- Developer: Interplay
- Publisher: Interplay
- Producer: Thomas R. Decker
- Programmers: Tim Cain Greg Christensen John Philip Britt
- Series: The Bard's Tale
- Platforms: MS-DOS, Amiga
- Release: DOSEU: October 1991; NA: 1991; AmigaNA/EU: 1992;
- Genres: Role-playing, game creation system
- Mode: Single-player

= The Bard's Tale Construction Set =

The Bard's Tale Construction Set is a computer game creation system that allows for the creation of dungeon crawl video games based on the Bard's Tale game engine. It was developed by Interplay Productions in 1991 and distributed by Electronic Arts. It was released for the Amiga and MS-DOS.

Unlike other similar engines, it was not required to own The Bard's Tale Construction Set in order to play games which were created with it, while also allowing designers to add in their own custom title screen. This made it possible for anyone to share and distribute their own constructed games using the system, and a number of freeware and shareware titles were developed using the system and released.

==Sample scenario==
Included with the software was a sample scenario for the purpose of playing and learning from, entitled Star Light Festival.

Set in the small rundown village of Isil Thania, a band of adventurers has traveled from afar to witness the annual Star Light Festival in which an eerie light comes down from a star for one night only making the night into day.

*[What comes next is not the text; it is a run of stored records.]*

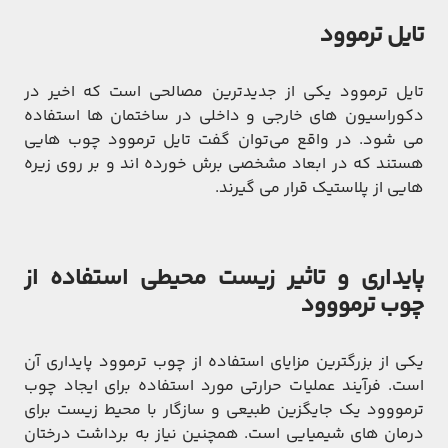
تایل ترموود
تایل ترموود یکی از جدید‌ترین مصالحی است که اخیر در
دکوراسیون‌ های خارجی و داخلی در ساختمان ها استفاده
می شود‌. در واقع می‌توان گفت تایل ترموود چوب هایی
هستند که در ابعاد مشخصی برش خورده اند و بر روی زیره
هایی از پلاستیک قرار می گیرند‌.
پایداری و تاثیر زیست محیطی استفاده از
چوب ترمووود
یکی از بزرگترین مزایای استفاده از چوب ترموود پایداری آن
است. فرآیند عملیات حرارتی مورد استفاده برای ایجاد چوب
ترمووود یک جایگزین طبیعی و سازگار با محیط زیست برای
درمان های شیمیایی است. همچنین نیاز به برداشت درختان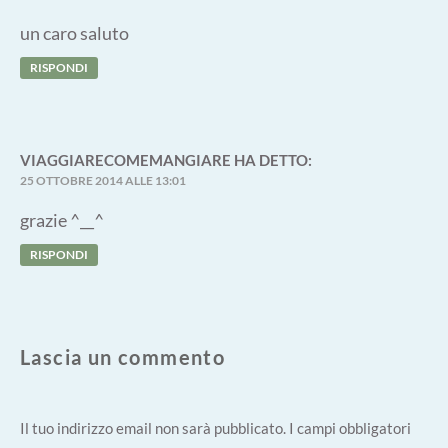
un caro saluto
RISPONDI
VIAGGIARECOMEMANGIARE
HA DETTO:
25 OTTOBRE 2014 ALLE 13:01
grazie ^__^
RISPONDI
Lascia un commento
Il tuo indirizzo email non sarà pubblicato.
I campi obbligatori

While awaiting the Festival at the Rainbow Bar, a small twisted man leads the characters into the sewers (which feature the same maps found in the original Bard's Tale game), and from there the characters engages upon a quest that takes them from one location in the city to the next, eventually to find the secret truths behind the Star Cult and the town of Isil Thania.

==Created games==
Various companies created commercial games using the program. The Bard's Quest was a three-part game series created by Alex Ghadaksaz of VisionSoft (PC, 1994) Flying Buffalo Inc. offered a game called The Buftale based on the company's offices and employees.

==Reception==
Computer Gaming Worlds Scorpia criticized the small number of graphics and damage spells, but still recommended the program to those interested in designing their own computer role-playing games. The game was reviewed in 1992 in Dragon No. 183 by Hartley, Patricia, and Kirk Lesser in "The Role of Computers" column. The reviewers gave the game 5 out of 5 stars.

==Developers==
Feargus Urquhart served as a play tester for The Bard's Tale Construction Set, and went on to found the game companies Black Isle Studios and Obsidian Entertainment.